High frequency indicators show demand remains weak and anecdotal evidence suggests the festive season hasn’t seen any fireworks. Sales of commercial vehicles (CV) have slowed sharply over the last few months with less-than-anticipated cargo to be ferried. The uptick in demand for trucks in the busy season might be muted, analysts say.

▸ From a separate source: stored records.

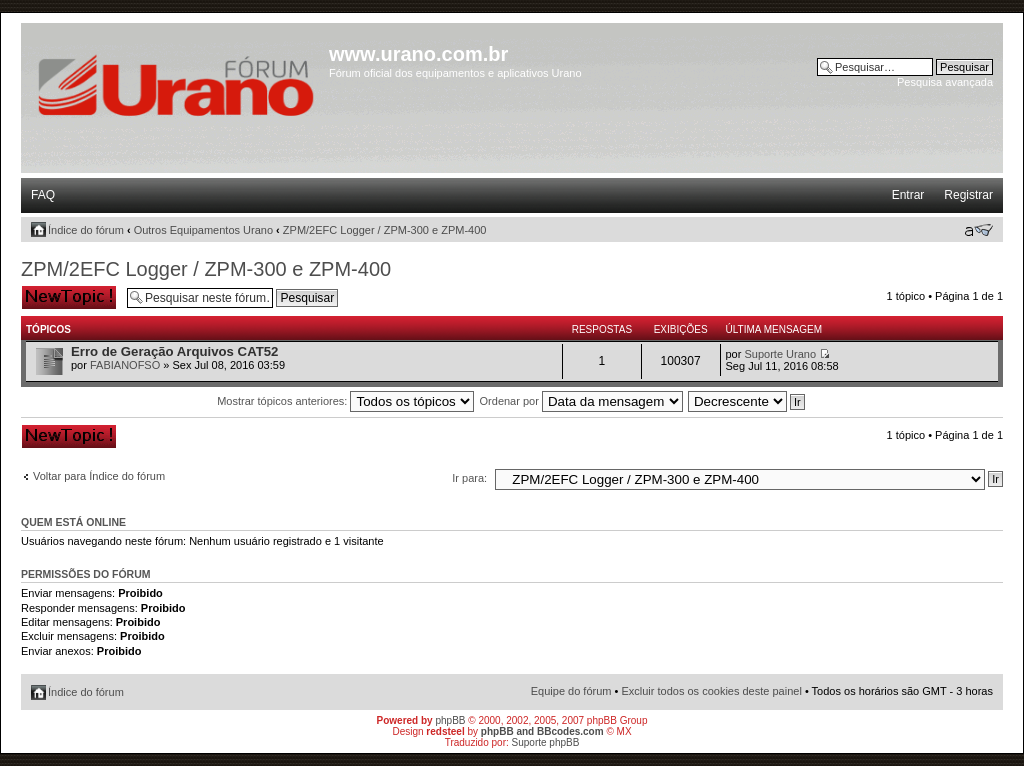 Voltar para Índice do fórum (99, 476)
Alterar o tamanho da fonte (978, 230)
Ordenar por (581, 401)
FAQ (43, 195)
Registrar (968, 195)
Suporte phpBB (546, 742)
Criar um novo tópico (69, 297)
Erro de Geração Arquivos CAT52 (174, 351)
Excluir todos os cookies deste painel (711, 691)
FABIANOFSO (125, 365)
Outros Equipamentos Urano (203, 230)
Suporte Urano (780, 354)
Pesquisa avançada (945, 82)
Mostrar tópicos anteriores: (345, 401)
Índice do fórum (86, 230)
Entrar (908, 195)
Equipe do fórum (571, 691)
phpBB (450, 720)
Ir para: (469, 478)
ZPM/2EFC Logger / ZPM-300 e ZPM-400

Meanwhile, railway freight traffic continues to fall for more than six months now.

Critically, in a sign that industrial growth remains weak, the import of non-gold, non-oil imports has contracted in 12 of the 13 months to September. There are, however, some bright stops — air passenger numbers, for example, continue to trend up as does the production of steel.

However, competitive intensity and a slowing global economy continue to be headwinds. The good monsoon could help boost consumption demand but trends from the core sector suggest sluggishness. Almost all cement companies have fared poorly in Q2FY17. Ambuja Cements reported a 7% y-o-y drop in volumes resulting in a fall in stand-alone revenues of 4% y-o-y and ebitda of 6% y-o-y. ACC reported a 10% y-o-y fall in cement sales, a new low for the company, which has been hard pressed to grow volumes for many years now. With costs rising –freight up 8% y-o-y—the firm saw a drop in ebitda, down 15% y-o-y.

JSW Steel reported average numbers with good volumes but unless steel prices rise meaningfully, profits could be under pressure;Q2Fy17 saw a sequential drop ebitda /tonne following a fall in steel prices. Other firms in the infra sector continue to fare poorly; Adani Power reported weak numbers even though it has accounted for compensatory tariffs which are yet to be finalised. At ABB, while revenues were weak, order inflows were strong, rising 30% y-o-y.

Consumers remain shy of spending on big ticket items. Most housing finance companies have reported a fairly sharp slowdown in disbursements in Q2FY17 to sub-15%. They have also indicated a moderation in the retail segment over the next few quarters. Even HDFC’s disbursements to individuals although good at 20%, was lower than in Q1FY17. Two-wheeler manufacturers are unlikely to post any unusually good sales volumes during the festive season; one player indicated the industry growth would be limited to single digits. Demand in the rural markets remains muted. HUL’s domestic consumer business grew just 2% y-o-y, thanks to a fall of 1% in underlying volumes and weak 1% growth in net operating revenues missed expectations. Analysts estimate earnings for HeroMotocorp’s will grow by just 6% compounded between FY17-FY19 given volumes are likely to grow at this pace during this period.